Gorillas are so much like us! Not in the sense that they're magical creatures filled with empathy and understanding or whatever; in the sense that the ones who live in the U.S. are fat-asses dying of heart disease who love to throw up eat their own vomit in order "to taste sugar again and again." Really! Heart disease is the number-one killer among the type of gorillas that live in the U.S., and zoo gorillas really do barf up their meals and eat them again, apparently four times an hour on average—even though their diet consists entirely of totally delicious-looking, definitely healthy and not-at-all gross red vitamin biscuits!
But researchers think they've solved the fat-gorilla problem. Was it the gross starchy nutrient pellets? Shockingly, yes.
Gone is the bucketful of vitamin-rich, high-sugar and high-starch foods that zoos used for decades to ensure gorillas received enough nutrients.
Instead, Cleveland's Mokolo and Bebac receive a wheelbarrow of romaine lettuce, dandelion greens and endive they gently tear and bite, alfalfa hay they nimbly pick through, young tree branches they strip of succulent bark and leaves, green beans, a handful of flax seeds, and three Centrum Silver multivitamins tucked inside half a smashed banana.

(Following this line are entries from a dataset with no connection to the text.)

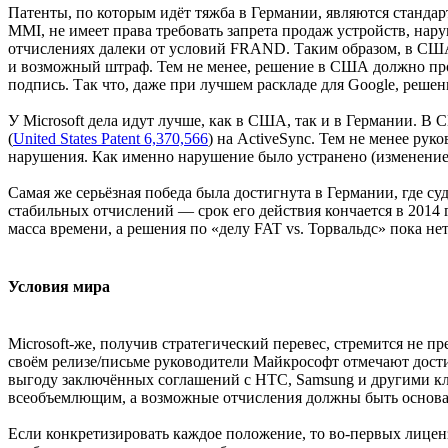
Патенты, по которым идёт тяжба в Германии, являются станд
MMI, не имеет права требовать запрета продаж устройств, нар
отчислениях далеки от условий FRAND. Таким образом, в США 
и возможный штраф. Тем не менее, решение в США должно про
подпись. Так что, даже при лучшем раскладе для Google, решен
У Microsoft дела идут лучше, как в США, так и в Германии. В
(
United States Patent 6,370,566
) на ActiveSync. Тем не менее ру
нарушения. Как именно нарушение было устранено (изменение
Самая же серьёзная победа была достигнута в Германии, где су
стабильных отчислений — срок его действия кончается в 2014 г
масса времени, а решения по «делу FAT vs. Торвальдс» пока нет
Условия мира
Microsoft-же, получив стратегический перевес, стремится не 
своём релизе/письме руководители Майкрософт отмечают дост
выгоду заключённых соглашений с HTC, Samsung и другими к
всеобъемлющим, а возможные отчисления должны быть основа
Если конкретизировать каждое положение, то во-первых лиценз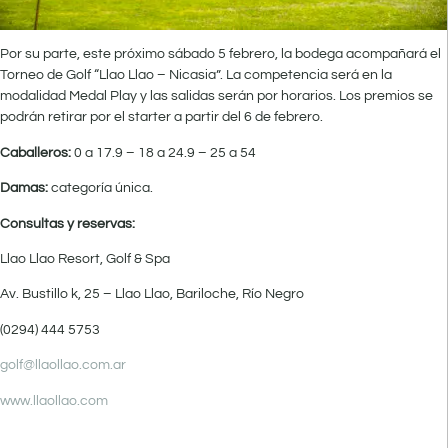
Por su parte, este próximo sábado 5 febrero, la bodega acompañará el
Torneo de Golf “Llao Llao – Nicasia”. La competencia será en la
modalidad Medal Play y las salidas serán por horarios. Los premios se
podrán retirar por el starter a partir del 6 de febrero.
Caballeros:
0 a 17.9 – 18 a 24.9 – 25 a 54
Damas:
categoría única.
Consultas y reservas:
Llao Llao Resort, Golf & Spa
Av. Bustillo k, 25 – Llao Llao, Bariloche, Río Negro
(0294) 444 5753
golf@llaollao.com.ar
www.llaollao.com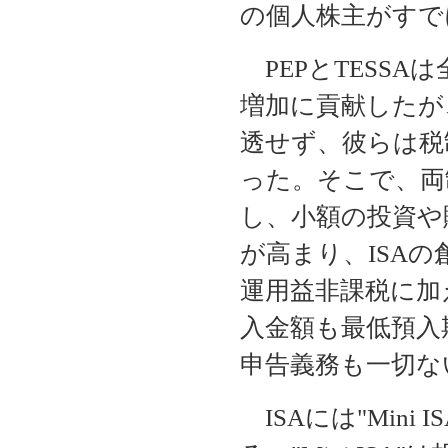
の個人株主がすで
PEPとTESS
増加に貢献したが
透せず、彼らは税
った。そこで、両
し、小額の投資や
が高まり、ISAの
運用益非課税に加
入金額も最低預入
申告義務も一切な
ISAには"Mini I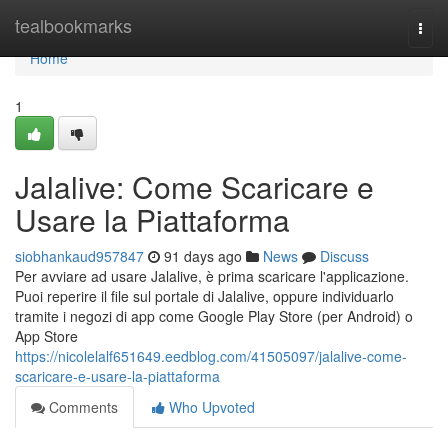
Home
tealbookmarks
Togg
navi
Home
1
Jalalive: Come Scaricare e
Usare la Piattaforma
siobhankaud957847
91 days ago
News
Discuss
Per avviare ad usare Jalalive, è prima scaricare l'applicazione.
Puoi reperire il file sul portale di Jalalive, oppure individuarlo
tramite i negozi di app come Google Play Store (per Android) o
App Store
https://nicolelalf651649.eedblog.com/41505097/jalalive-come-
scaricare-e-usare-la-piattaforma
Comments
Who Upvoted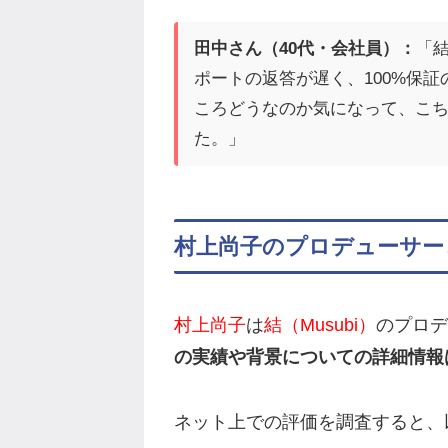
田中さん（40代・会社員）：
「結
ポートの返答が遅く、100%保
ころどうなのか気になって、こち
た。」
村上尚子のプロデューサー
村上尚子
は
結（Musubi）
のプロデ
の実績や背景についての詳細情報
ネット上での評価を調査すると、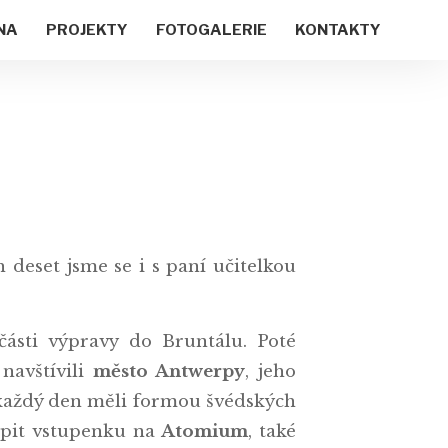
NA
PROJEKTY
FOTOGALERIE
KONTAKTY
h deset jsme se i s paní učitelkou
ásti výpravy do Bruntálu. Poté
 navštívili
město Antwerpy
, jeho
 každý den měli formou švédských
upit vstupenku na
Atomium
, také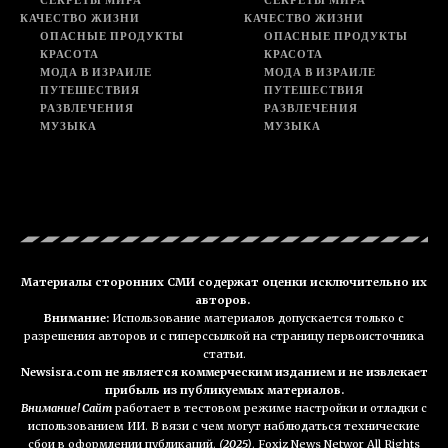
КАЧЕСТВО ЖИЗНИ
КАЧЕСТВО ЖИЗНИ
ОПАСНЫЕ ПРОДУКТЫ
ОПАСНЫЕ ПРОДУКТЫ
КРАСОТА
КРАСОТА
МОДА В ИЗРАИЛЕ
МОДА В ИЗРАИЛЕ
ПУТЕШЕСТВИЯ
ПУТЕШЕСТВИЯ
РАЗВЛЕЧЕНИЯ
РАЗВЛЕЧЕНИЯ
МУЗЫКА
МУЗЫКА
Материалы сторонних СМИ содержат оценки исключительно их
авторов.
Внимание:
Использование материалов допускается только с
разрешения авторов и с гиперссылкой на страницу первоисточника
статьи.
Newsisra.com не является коммерческим изданием и не извлекает
прибыль из публикуемых материалов.
Внимание! Сайт
работает в тестовом режиме настройки и отладки с
использованием ИИ. В вязи с чем могут наблюдаться технические
сбои в оформлении публикаций.
(2025)
. Foxiz News Networ All Rights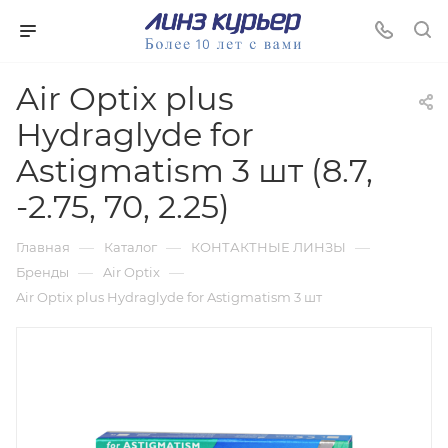
Air Optix plus
Hydraglyde for
Astigmatism 3 шт (8.7,
-2.75, 70, 2.25)
—
—
—
Главная
Каталог
КОНТАКТНЫЕ ЛИНЗЫ
—
—
Бренды
Air Optix
Air Optix plus Hydraglyde for Astigmatism 3 шт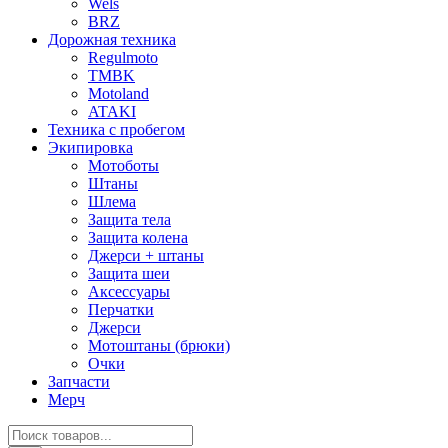
Wels
BRZ
Дорожная техника
Regulmoto
TMBK
Motoland
ATAKI
Техника с пробегом
Экипировка
Мотоботы
Штаны
Шлема
Защита тела
Защита колена
Джерси + штаны
Защита шеи
Аксессуары
Перчатки
Джерси
Мотоштаны (брюки)
Очки
Запчасти
Мерч
Поиск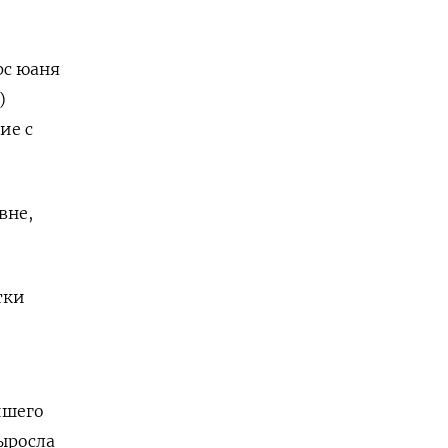
рс юаня
)
ие с
вне,
тки
йшего
ыросла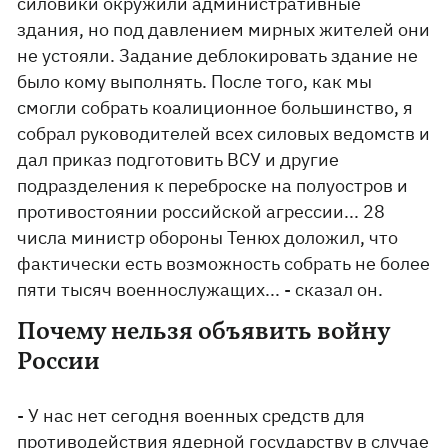
силовики окружили административные
здания, но под давлением мирных жителей они
не устояли. Задание деблокировать здание не
было кому выполнять. После того, как мы
смогли собрать коалиционное большинство, я
собрал руководителей всех силовых ведомств и
дал приказ подготовить ВСУ и другие
подразделения к переброске на полуостров и
противостоянии российской агрессии... 28
числа министр обороны Тенюх доложил, что
фактически есть возможность собрать не более
пяти тысяч военнослужащих... - сказал он.
Почему нельзя объявить войну
России
- У нас нет сегодня военных средств для
противодействия ядерной государству в случае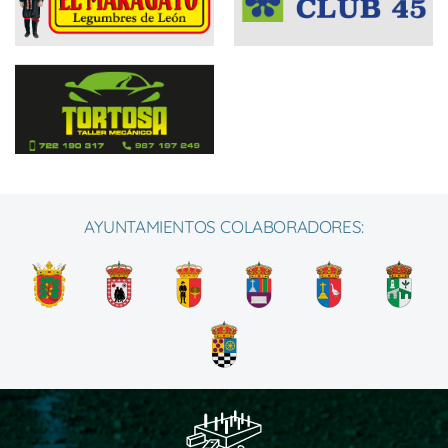
AYUNTAMIENTOS COLABORADORES: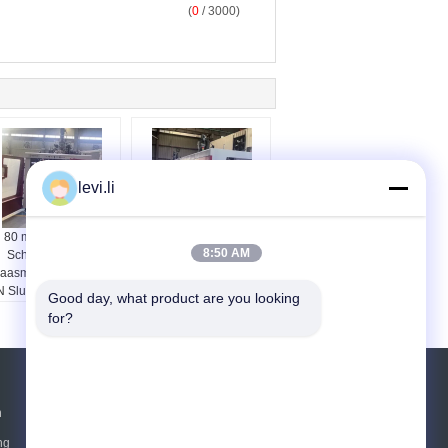
(
0
/ 3000)
levi.li
80 mm Hogedruk
Extrusie-gietmachine
8:50 AM
Schroef Extrusie
met 220 tot 620
laasmachine met 150
millimeter
 Sluitkracht en Multi-
platenopendingen voor
Good day, what product are you looking 
op Configuratie voor
de verwerking van
for?
Plastic
HDPE-EVOH- en AD-
Flessenproductie
materialen en een
weekmachine van 90
kg/uur
Vraag een offerte aan
n
Verzend
ng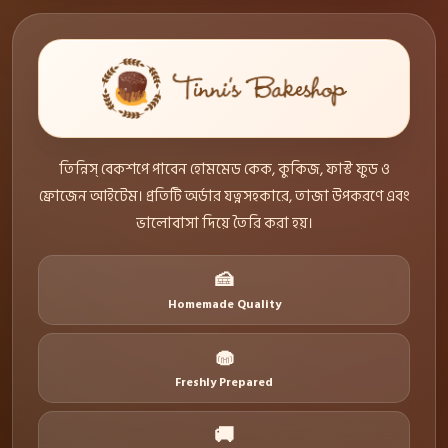
তিন্নিস্ বেকশপে পাবেন হোমমেড কেক, কুকিজ, ফাস্ট ফুড ও
ফ্রোজেন আইটেম। প্রতিটি অর্ডার যত্নসহকারে, তাজা উপকরণে এবং
ভালোবাসা দিয়ে তৈরি করা হয়।
🍰
Homemade Quality
🧁
Freshly Prepared
🚚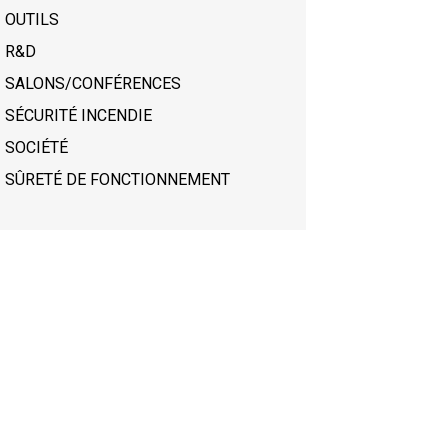
OUTILS
R&D
SALONS/CONFÉRENCES
SÉCURITÉ INCENDIE
SOCIÉTÉ
SÛRETÉ DE FONCTIONNEMENT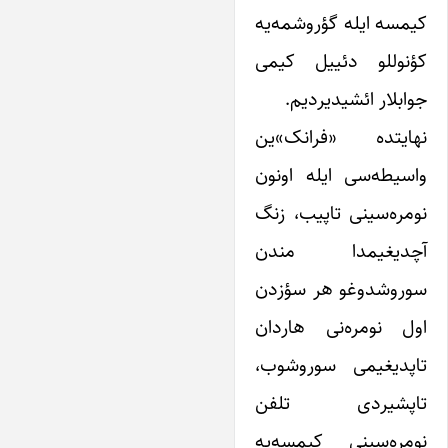
یمسه ایله گؤروشمه‌یه
ؤنوللو دئییل کیمی
وابلار ائشیدیردیم.
هایتده «فرانک»‌ین
اسیطه‌سی ایله اونون
ومره‌سینی تاپیب، زنگ
چدیغیمدا مندن
وروشدوغو هر سؤزدن
ول نومره‌نی هاردان
اپدیغیمی سوروشوب،
اپشیردی تلفن
ومره‌سینی کیمسه‌یه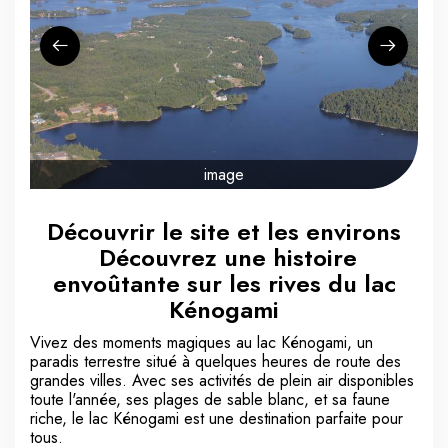
image
Découvrir le site et les environs
Découvrez une histoire
envoûtante sur les rives du lac
Kénogami
Vivez des moments magiques au lac Kénogami, un
paradis terrestre situé à quelques heures de route des
grandes villes. Avec ses activités de plein air disponibles
toute l'année, ses plages de sable blanc, et sa faune
riche, le lac Kénogami est une destination parfaite pour
tous.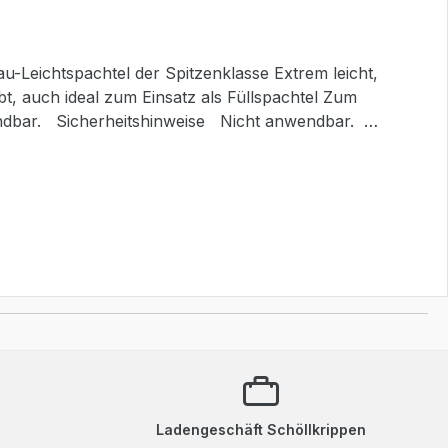
t, auch ideal zum Einsatz als Füllspachtel Zum
nicht die Kriterien für die Einstufung als PBT bzw.
Ladengeschäft Schöllkrippen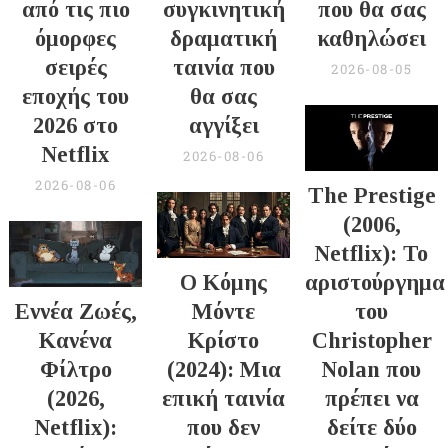
από τις πιο
συγκινητική
που θα σας
όμορφες
δραματική
καθηλώσει
σειρές
ταινία που
2026-08-05
εποχής του
θα σας
2026 στο
αγγίξει
Netflix
2026-08-06
2026-08-06
The Prestige
(2006,
Netflix): Το
Ο Κόμης
αριστούργημα
Εννέα Ζωές,
Μόντε
του
Κανένα
Κρίστο
Christopher
Φίλτρο
(2024): Μια
Nolan που
(2026,
επική ταινία
πρέπει να
Netflix):
που δεν
δείτε δύο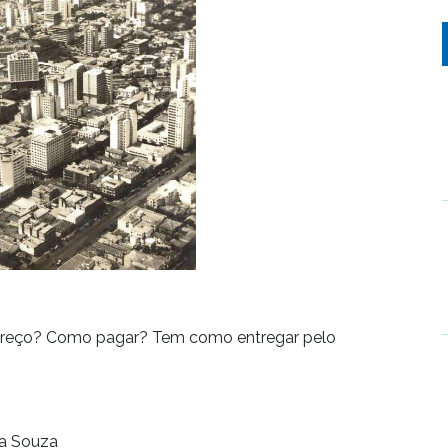
o preço? Como pagar? Tem como entregar pelo
la Souza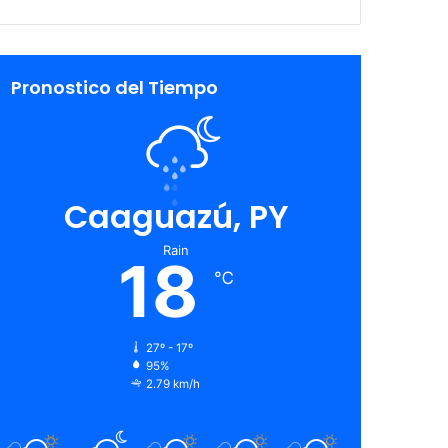
Pronostico del Tiempo
Caaguazú, PY
Rain
18
℃
27º - 17º
95%
2.79 km/h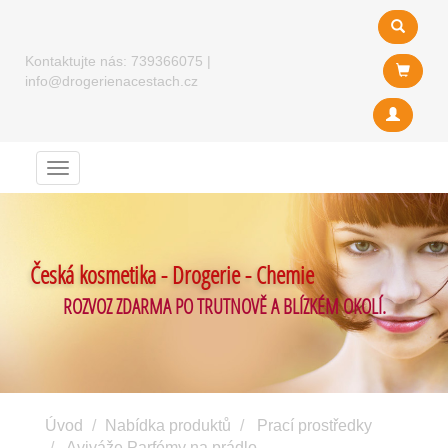
Kontaktujte nás:
739366075
|
info@drogerienacestach.cz
Menu
Česká kosmetika - Drogerie - Chemie
ROZVOZ ZDARMA PO TRUTNOVĚ A BLÍZKÉM OKOLÍ.
Úvod
Nabídka produktů
Prací prostředky
Aviváže Parfémy na prádlo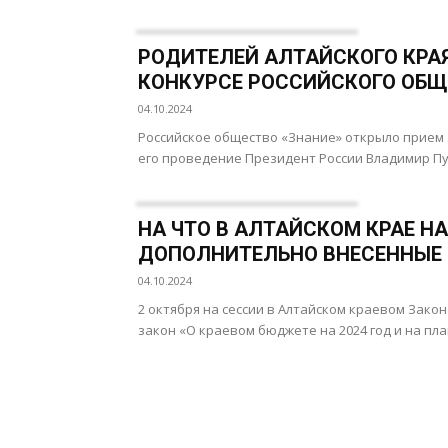
РОДИТЕЛЕЙ АЛТАЙСКОГО КРА
КОНКУРСЕ РОССИЙСКОГО ОБЩ
04.10.2024
Российское общество «Знание» открыло прием 
его проведение Президент России Владимир Пут
НА ЧТО В АЛТАЙСКОМ КРАЕ НА
ДОПОЛНИТЕЛЬНО ВНЕСЕННЫЕ 
04.10.2024
2 октября на сессии в Алтайском краевом Зак
закон «О краевом бюджете на 2024 год и на пла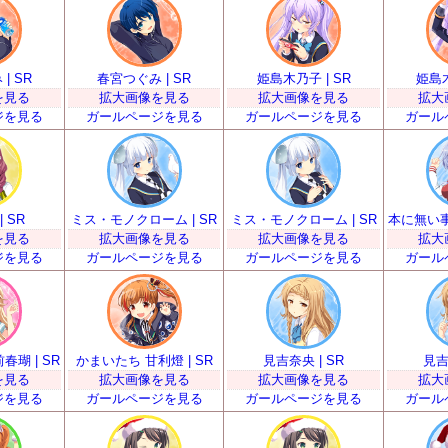
| SR
春宮つぐみ | SR
姫島木乃子 | SR
姫島木
を見る
拡大画像を見る
拡大画像を見る
拡大
ジを見る
ガールページを見る
ガールページを見る
ガール
 SR
ミス・モノクローム | SR
ミス・モノクローム | SR
本に無い事
を見る
拡大画像を見る
拡大画像を見る
拡大
ジを見る
ガールページを見る
ガールページを見る
ガール
瑚 | SR
かまいたち 甘利燈 | SR
見吉奈央 | SR
見吉
を見る
拡大画像を見る
拡大画像を見る
拡大
ジを見る
ガールページを見る
ガールページを見る
ガール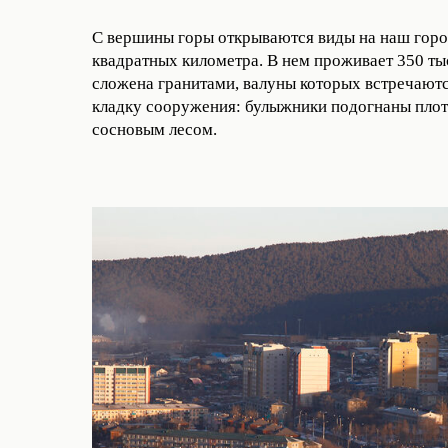
С вершины горы открываются виды на наш горо
квадратных километра. В нем проживает 350 тыс
сложена гранитами, валуны которых встречают
кладку сооружения: булыжники подогнаны плотно
сосновым лесом.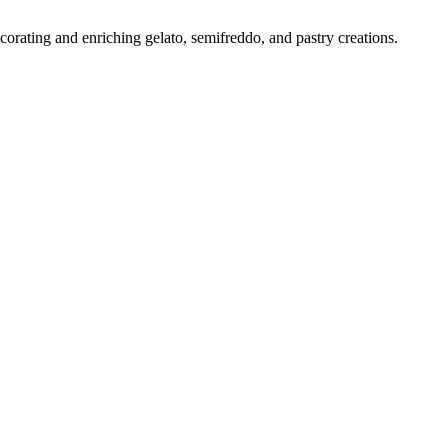
ecorating and enriching gelato, semifreddo, and pastry creations.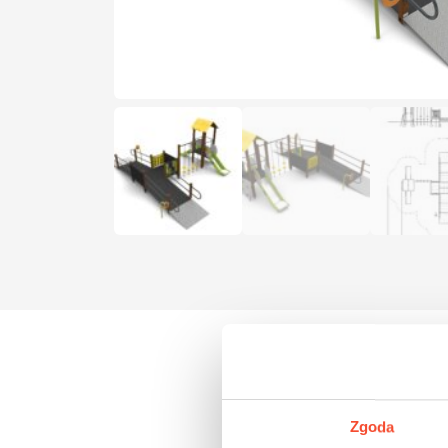
Zgoda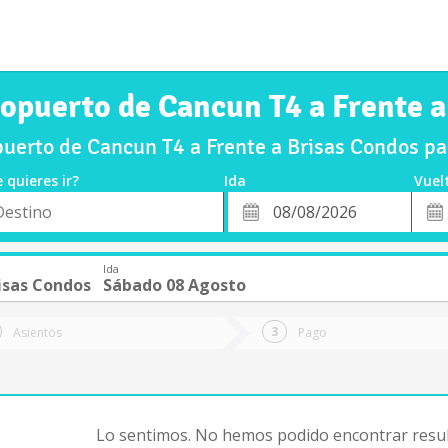
ropuerto de Cancun T4 a Frente a
uerto de Cancun T4 a Frente a Brisas Condos p
 quieres ir?
Ida
Vuel
*
Fech
o
Fecha
de
de
Vuel
Ida
Ida
isas Condos
Sábado 08 Agosto
Asientos
Pago
Lo sentimos. No hemos podido encontrar resul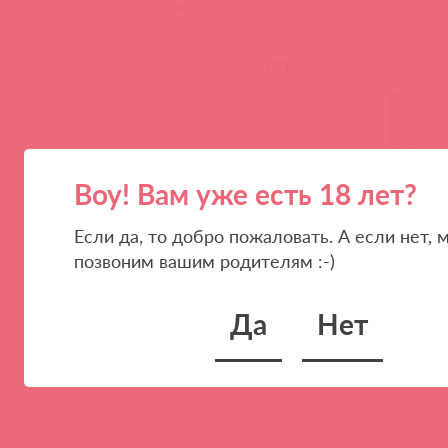
(
0
)
(
0
)
войдите
в
Воу! Вам уже есть 18 лет?
Если да, то добро пожаловать. А если нет, 
позвоним вашим родителям :-)
BM-CR-SP / 50487
BM-HM7-BR / 75968
Spartan кольцо эрекционное
BM-HM7-BR / Гидро
HydroMAX7 красная
Да
Нет
(
0
)
(
0
)
войдите
в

Instead of spending about a quarter of their day eating the old diet, the pair now spends 50 to 60 percent of each day feeding and foraging, about the same amount of time wild gorillas forage.
Although they take in twice as many calories on the new diet, after a year, the big boys of the primate house have dropped nearly 65 pounds each and weigh in the range of their wild relatives.
If Mokolo and Bebac are smart, they're working on the "Wheelbarrow of Dandelion Greens" diet program right now.